Als het op transcriberen aankomt, ben je erg precies. Als het gaat om edities, drukken, versies, recensies, ben je slordig.
editie betekent = "bepaalde druk van een ... boek"
uitgave, exemplaren die in één keer gedrukt worden, druk van een boek
1) Aantal gedrukte exemplaren 2) Aantal te drukken exemplaren 3) Aflevering 4) Boekuitgave 5) Deel van een krantenoplage 6) Druk 7) Druk van een boek 8) Oplaag 9) Oplaag van een boek 10) Oplage 11) Oplage van boeken
Is verschillend van "teksteditie/ tekstuitgave".
edition = The entire number of copies of a publication issued at one time or from a single set of type. / The entire number of like or identical items issued or produced as a set
Édition (Nom commun)
[e.di.sjɔ̃] / Féminin
Impression, publication et diffusion d’une œuvre artistique (livre, musique, objet d’art, etc). soit qu’elle paraisse pour la première fois, soit qu’elle ait déjà été imprimé ; ou les séries successives des exemplaires qu’on imprime pour cette publication.
Totalité des exemplaires de tel ou tel ouvrage publié et mis en vente.
Par extension, l’industrie qui a pour objet la publication d’ouvrage.
Tirage spécifique de la même édition d’un ouvrage.
Exemplaire faisant partie d’un tirage dans une édition.
(Journalisme) Tirage strictement identique de l’édition du jour d’un quotidien.
In het Frans is het bijzonder duidelijk: « maison d'édition » betekent een uitgeverij.
"editie" is niet wat an editor/een redacteur doet, maar wat an publisher/een uitgever doet.
Als je naar klassieke Arabische werken kijkt, waren er tot voor kort meestal twee of drie edities: één uit Leiden en één uit Cairo, één uit Göttingen en één uit Oxford. Hier, "the Cairo edition" maakt geen probleem.
Maar met de Koran is het anders: er zijn tegenwoordig duizenden edities. Alleen al uit Cairo zijn er tien belangrijke uitgaven van de Warš lezing.
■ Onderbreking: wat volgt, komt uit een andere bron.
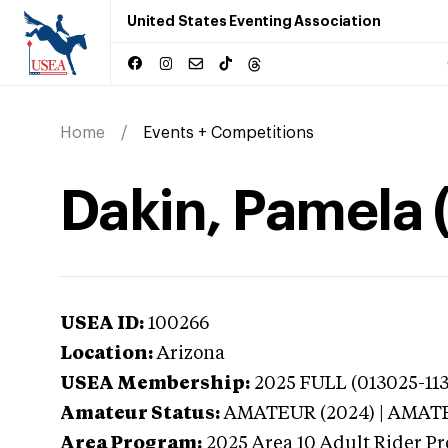
United States Eventing Association
Home
Events + Competitions
Dakin, Pamela 
USEA ID:
100266
Location:
Arizona
USEA Membership:
2025
FULL (013025-113
Amateur Status:
AMATEUR (2024) | AMAT
Area Program:
2025
Area 10 Adult Rider Pr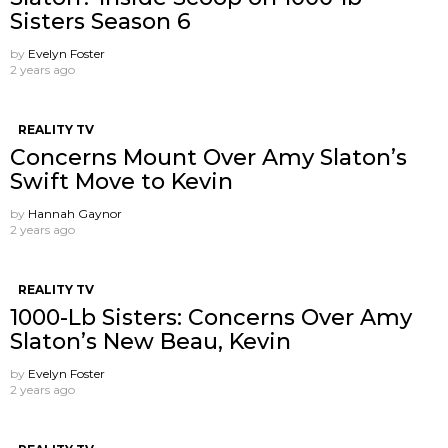
Sisters Season 6
by
Evelyn Foster
2 years ago
REALITY TV
Concerns Mount Over Amy Slaton’s
Swift Move to Kevin
by
Hannah Gaynor
2 years ago
REALITY TV
1000-Lb Sisters: Concerns Over Amy
Slaton’s New Beau, Kevin
by
Evelyn Foster
2 years ago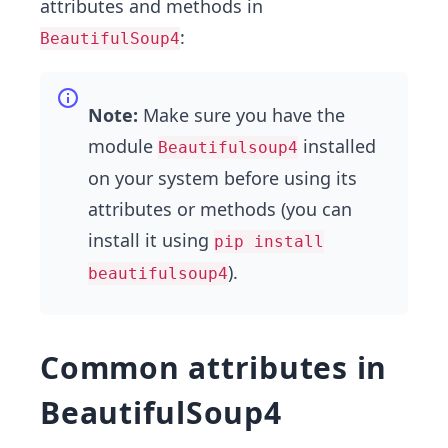
attributes and methods in
:
BeautifulSoup4
Note:
Make sure you have the
module
installed
Beautifulsoup4
on your system before using its
attributes or methods (you can
install it using
pip install
).
beautifulsoup4
Common attributes in
BeautifulSoup4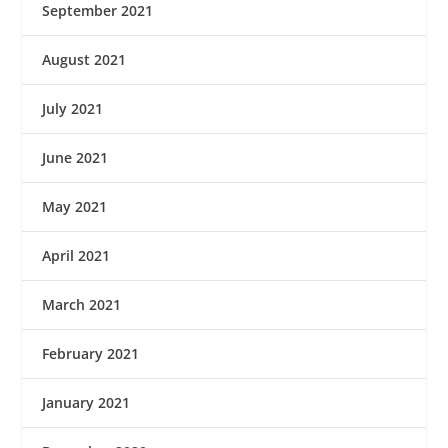
September 2021
August 2021
July 2021
June 2021
May 2021
April 2021
March 2021
February 2021
January 2021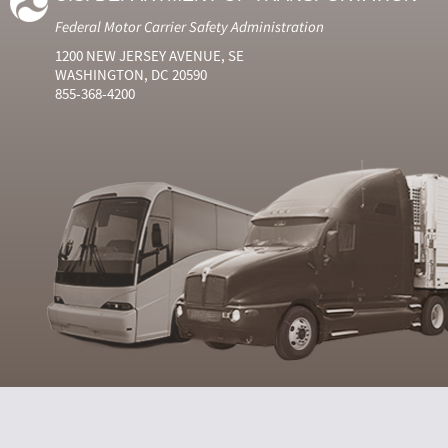
Federal Motor Carrier Safety Administration
1200 NEW JERSEY AVENUE, SE
WASHINGTON, DC 20590
855-368-4200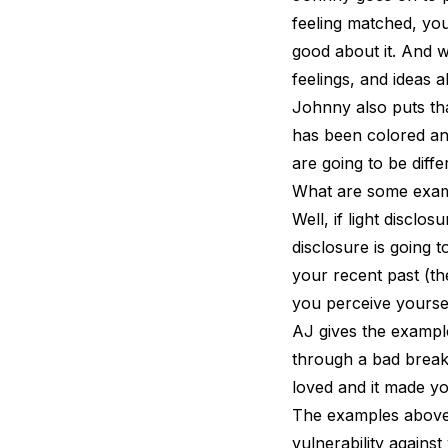
feeling matched, you
good about it. And w
feelings, and ideas 
Johnny also puts th
has been colored an
are going to be diffe
What are some exam
Well, if light discl
disclosure is going 
your recent past (the
you perceive yourse
AJ gives the exampl
through a bad break
loved and it made yo
The examples above 
vulnerability against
Here two images from a 1929 Cairo Warš Edition ‒ without a title page, as was common at the time:
And here from two of the oldest al-Qahira publishers, i.e. not from Bab al-Khalq, al-Faggala, from Bulaq or even Giza but from "behind" al-Azhar:
Apart from these 100% Cairo Editions, there are editions conceaved in Morocco resp. Algeria,
but produced in Cairo ‒ the Moroccan ones without production place, the Algerian ones with an
Algerian publisher's name. (Only the third edition of the third sherifian muṣḥaf was
produced in Morocco.)
Er is niet meer "de editie van Caïro" dan er "de Ayatollah" of "de roman van Parijs" is.
Alleen drukwerkspecialisten zijn geïnteresseerd in drukwerk (hoeveel regels per pagina, hoeveel pagina's per ǧuz, aanduiding van chronologie, saǧadat, sakatāt, typografie, kalligrafie...). Curanaloogen zijn geïnteresseerd in de rasmen, de verzendingen, de orthografie.
Zelfs als we alleen kijken naar de belangrijkste Ḥafṣ uitgaven, zijn er enkele uit 1881, 1890, 1924, 1952, 1975, 1976. Zelfs de uitgaven van de Amīriyya uit 1926 en 1929 verschillen van de Gizeh-prent uit 1924.
Ik weet niet welke editie bedoeld wordt ‒ zou kunnen bedoeld worden ‒ met "cairo edition".
Ik heb de indruk dat u de Uthman rasm bedoelt, het gebruikelijke schrift zonder extra alifen, dat gebruikelijk werd in het Ottomaanse Rijk en Iran.
De prent van Gizeh uit 1924 is bijna nergens in de islamitische wereld te vinden, maar vaak wel in Duitse, Nederlandse en Zwitserse bibliotheken.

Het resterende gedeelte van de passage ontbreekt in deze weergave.